ALL OF THE ASSUMPTIONS REFER TO THE DATA-GENERATING PROCESS. NONE OF THE ASSUMPTIONS REFER TO THE ACTUAL OBSERVED DATA (Westfall & Arias, 2020)

- In this case, we have a large sample size, this might cause a small p-value in the case of the Levene’s Test.

- In the context of regression we can plot the predicted values called \(\hat{y}\) (“yhat”), versus the residuals

```
newWage <- Wage %>% mutate(married = ifelse(maritl == "2. Married", 1,0),
widowed = ifelse(maritl== "3. Widowed", 1,0),
divorced = ifelse(maritl== "4. Divorced", 1,0),
separate = ifelse(maritl== "5. Separated", 1,0))
fitModel <- lm(wage ~ married + widowed + divorced + separate, data = newWage)
y.hat = fitModel$fitted.values
resid = fitModel$residuals
plot(y.hat, resid,
xlab = "Predicted wage",
ylab = "residuals")
abline(h=0)
```

In the previous plot we can see more variability when the predicted wage is high. We can also see differences in variability in the lower income groups.

We can plot similar information, but this time let’s use the absolute residuals:

Similar pattern, there is more variability in the groups where men earn more money. But is this bad for the linear model?

It depends. We need to think if this is just part of the data generating process.

- We can check the constant variance assumption in the context of a continuous predictor. This example only applies to Linear Regression, it won’t work with ANOVA because ANOVA only supports nominal predictors (groups).

Given that plots are sometimes difficult to interpret in this case, you might conduct another test called the Glejser test (Westfall & Arias, 2020).

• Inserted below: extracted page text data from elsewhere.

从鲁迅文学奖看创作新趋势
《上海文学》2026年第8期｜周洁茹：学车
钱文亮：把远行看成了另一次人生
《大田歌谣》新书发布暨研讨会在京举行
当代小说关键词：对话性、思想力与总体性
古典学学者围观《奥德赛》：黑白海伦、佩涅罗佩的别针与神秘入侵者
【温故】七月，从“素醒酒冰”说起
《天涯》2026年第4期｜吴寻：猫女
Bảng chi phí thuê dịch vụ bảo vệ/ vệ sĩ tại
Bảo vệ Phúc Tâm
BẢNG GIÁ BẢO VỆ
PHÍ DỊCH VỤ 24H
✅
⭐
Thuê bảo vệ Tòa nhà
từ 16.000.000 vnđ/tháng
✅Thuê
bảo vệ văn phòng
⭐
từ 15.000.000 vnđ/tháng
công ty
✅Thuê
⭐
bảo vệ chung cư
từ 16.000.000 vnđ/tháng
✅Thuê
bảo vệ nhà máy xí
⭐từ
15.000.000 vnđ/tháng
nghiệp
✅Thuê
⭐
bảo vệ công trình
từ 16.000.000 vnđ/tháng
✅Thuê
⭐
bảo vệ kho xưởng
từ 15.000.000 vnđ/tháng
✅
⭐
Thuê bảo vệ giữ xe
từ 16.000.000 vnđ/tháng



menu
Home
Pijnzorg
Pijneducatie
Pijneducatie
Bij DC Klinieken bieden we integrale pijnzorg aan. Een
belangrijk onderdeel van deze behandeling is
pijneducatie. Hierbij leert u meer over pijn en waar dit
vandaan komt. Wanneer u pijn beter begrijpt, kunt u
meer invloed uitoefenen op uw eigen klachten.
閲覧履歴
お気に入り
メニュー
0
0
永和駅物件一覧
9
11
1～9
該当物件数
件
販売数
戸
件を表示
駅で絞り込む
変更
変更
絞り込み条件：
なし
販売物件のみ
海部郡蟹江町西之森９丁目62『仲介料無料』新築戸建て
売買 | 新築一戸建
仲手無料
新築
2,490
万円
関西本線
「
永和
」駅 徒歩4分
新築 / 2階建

In this test we regress the absolute residuals on the predicted values. So, we are going to estimate a regression model to predict the residual, weird right?

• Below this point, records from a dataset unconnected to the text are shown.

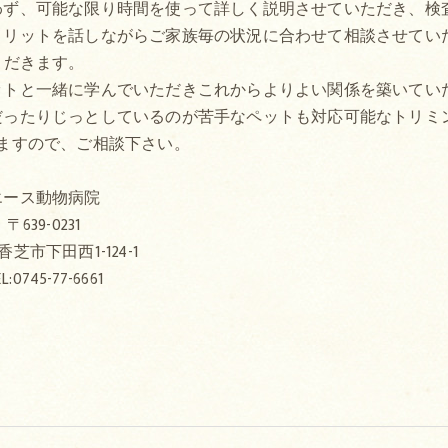
わず、可能な限り時間を使って詳しく説明させていただき、検
メリットを話しながらご家族毎の状況に合わせて相談させてい
だきます。
ットと一緒に学んでいただきこれからよりよい関係を築いてい
だったりじっとしているのが苦手なペットも対応可能なトリミ
ますので、ご相談下さい。
エース動物病院
〒639-0231
芝市下田西1-124-1
L:0745-77-6661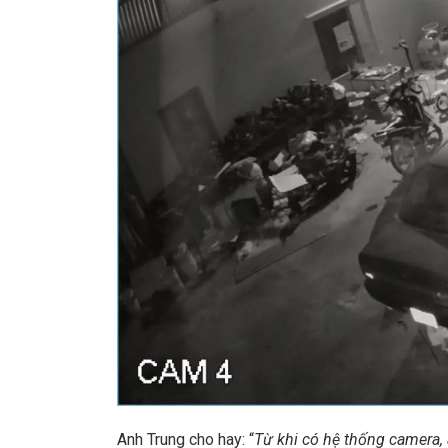
Anh Trung cho hay: “
Từ khi có hệ thống camera, 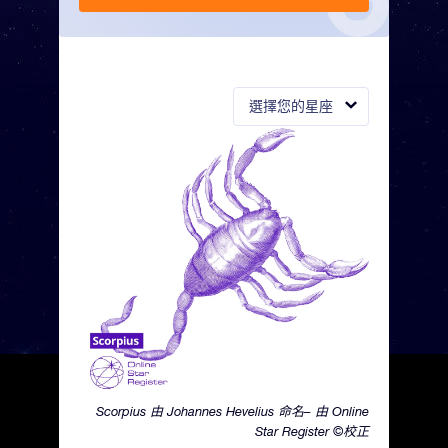
選擇您的星座
Scorpius 由 Johannes Hevelius 命名– 由 Online
Star Register ©校正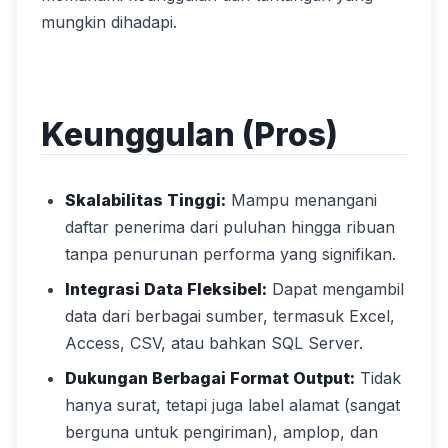
mungkin dihadapi.
Keunggulan (Pros)
Skalabilitas Tinggi:
Mampu menangani
daftar penerima dari puluhan hingga ribuan
tanpa penurunan performa yang signifikan.
Integrasi Data Fleksibel:
Dapat mengambil
data dari berbagai sumber, termasuk Excel,
Access, CSV, atau bahkan SQL Server.
Dukungan Berbagai Format Output:
Tidak
hanya surat, tetapi juga label alamat (sangat
berguna untuk pengiriman), amplop, dan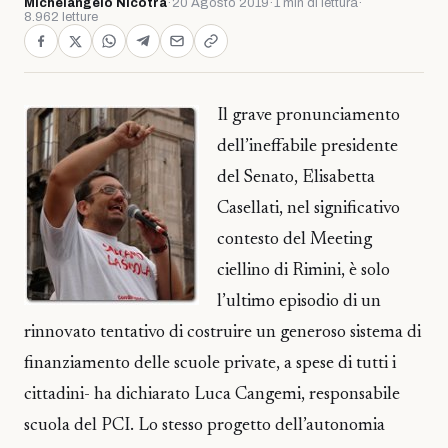
Michelangelo Nicotra
·
20 Agosto 2019
·
1 min di lettura
·
8.962 letture
Il grave pronunciamento
dell’ineffabile presidente
del Senato, Elisabetta
Casellati, nel significativo
contesto del Meeting
ciellino di Rimini, è solo
l’ultimo episodio di un
rinnovato tentativo di costruire un generoso sistema di
finanziamento delle scuole private, a spese di tutti i
cittadini- ha dichiarato Luca Cangemi, responsabile
scuola del PCI. Lo stesso progetto dell’autonomia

The short story is that we will get an slope, and if this slope is not explained by chance alone we will reject the constant variance assumption.

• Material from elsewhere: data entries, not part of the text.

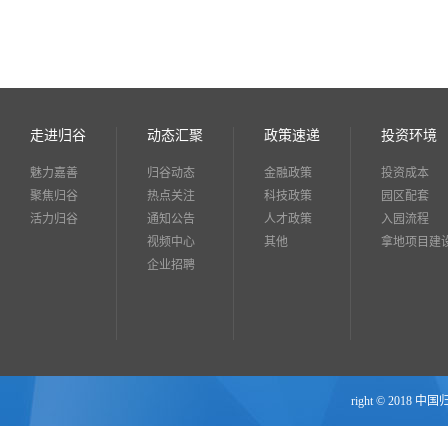
走进归谷
动态汇聚
政策速递
投资环境
魅力嘉善
归谷动态
金融政策
投资成本
聚焦归谷
热点关注
科技政策
园区配套
活力归谷
通知公告
人才政策
入园流程
视频中心
其他
拿地项目建
企业招聘
right © 2018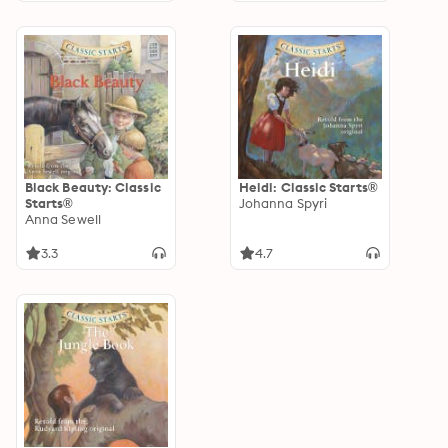
Black Beauty: Classic
Heidi: Classic Starts®
Starts®
Johanna Spyri
Anna Sewell
3.3
4.7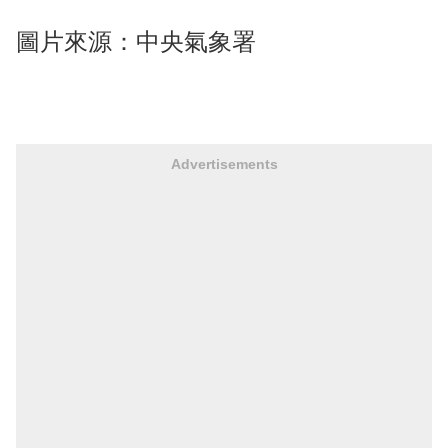
圖片來源：中央氣象署
Advertisements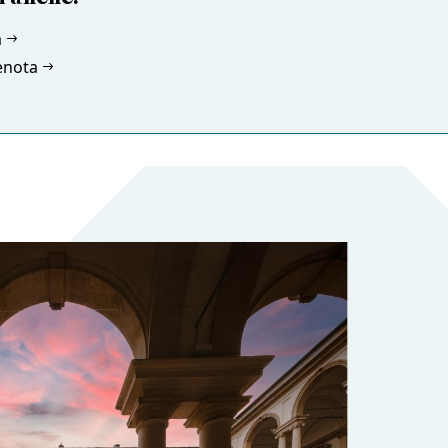
à
enota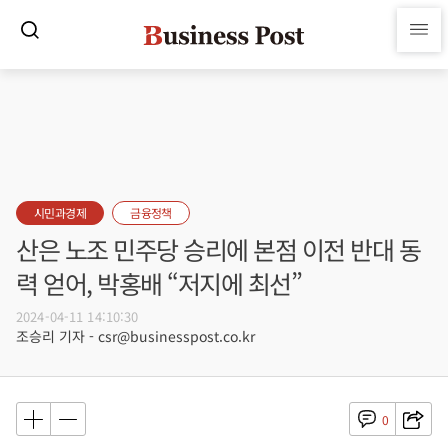
시민과경제
금융정책
산은 노조 민주당 승리에 본점 이전 반대 동
력 얻어, 박홍배 “저지에 최선”
2024-04-11 14:10:30
조승리 기자 - csr@businesspost.co.kr
0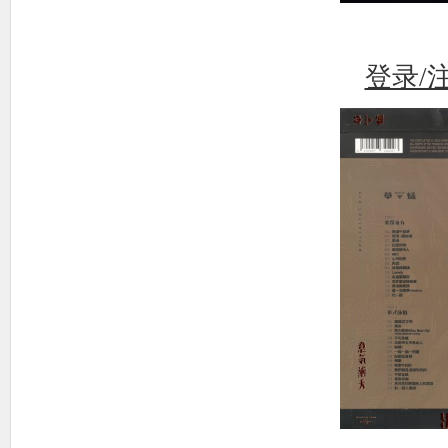
使
登录/
社
区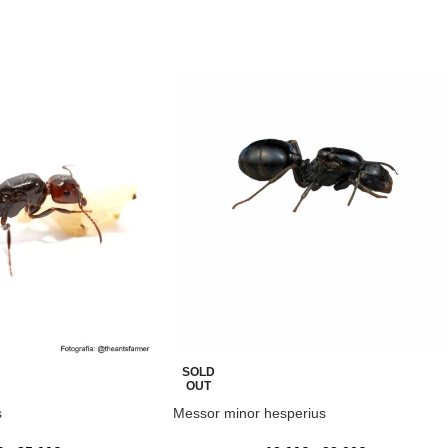
SOLD
OUT
s
Messor minor hesperius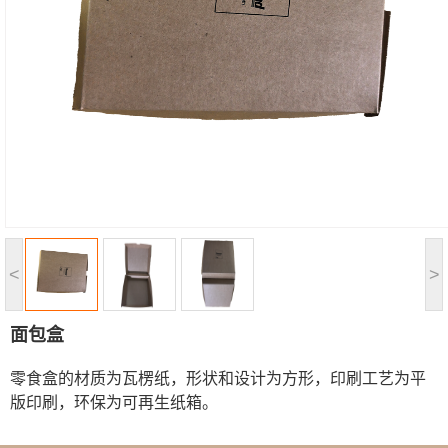
<
>
面包盒
零食盒的材质为瓦楞纸，形状和设计为方形，印刷工艺为平
版印刷，环保为可再生纸箱。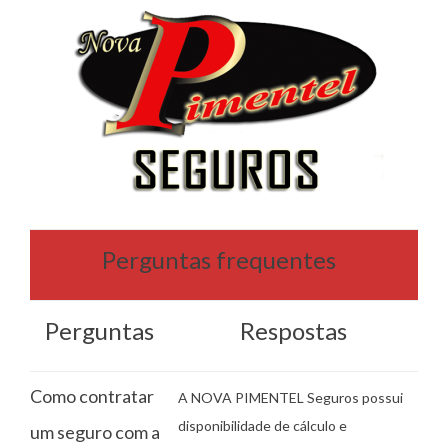
Perguntas frequentes
Perguntas
Respostas
Como contratar
A NOVA PIMENTEL Seguros possui
disponibilidade de cálculo e
um seguro com a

Let’s test the constant variance assumption when we estimate anxiety \(\sim\) worry.

```
Call:
lm(formula = resi ~ yhat)
Residuals:
Min 1Q Median 3Q Max
-3.4731 -1.1677 -0.3061 0.8137 7.6189
Coefficients:
Estimate Std. Error t value Pr(>|t|)
(Intercept) 0.71106 0.35353 2.011 0.0457 *
yhat 0.35385 0.08094 4.372 2.01e-05 ***
---
Signif. codes: 0 '***' 0.001 '**' 0.01 '*' 0.05 '.' 0.1 ' ' 1
Residual standard error: 1.777 on 194 degrees of freedom
Multiple R-squared: 0.08968, Adjusted R-squared: 0.08499
F-statistic: 19.11 on 1 and 194 DF, p-value: 2.009e-05
```

- In this case we cannot hold the assumption of homocedasticity (constant variance), because the estimated slope is not explained by chance alone (\(p < .001\)).

- You can graphically evaluate if your model holds the assumption of normality. Remember that this assumption states that each conditional distribution \(p(y|x)\) is normally distributed.
- The best option is to plot the residuals of your model versus the quantiles of the normal distribution, this is called a
`QQ-Plot`

(quantile to quantile plot).

- The qqplot can be sometimes difficult to read. We could perform a test called the Shapiro-Wilk test. In this test, the null hypothesis states “There is not deviation from the normal distribution”. A \(p\)-value less than .05 means that the model does not hold the assumption of conditional normality.

```
Shapiro-Wilk normality test
data: res
W = 0.85861, p-value = 1.612e-12
```

- The Shapiro-Wilk test showed a p-value lower than .001, this means that the deviations of the residuals from the normal distribution are not explained by chance.

**IMPORTANT!**

The regression model and the General Linear Model does not assume that the outcome should come from a normally distributed process. That’s why the normality test is performed on the residuals of the model. The residuals are the product of the conditional relationship \(p(y|x)\). Don’t test the normality assumption on your dependent or outcome variable.

Field, A., Miles, J., & Field, Z. (2012). *Discovering statistics using r*. Sage publications.

Westfall, P. H., & Arias, A. L. (2020). *Understanding regression analysis: A conditional distribution approach*. Chapman; Hall/CRC.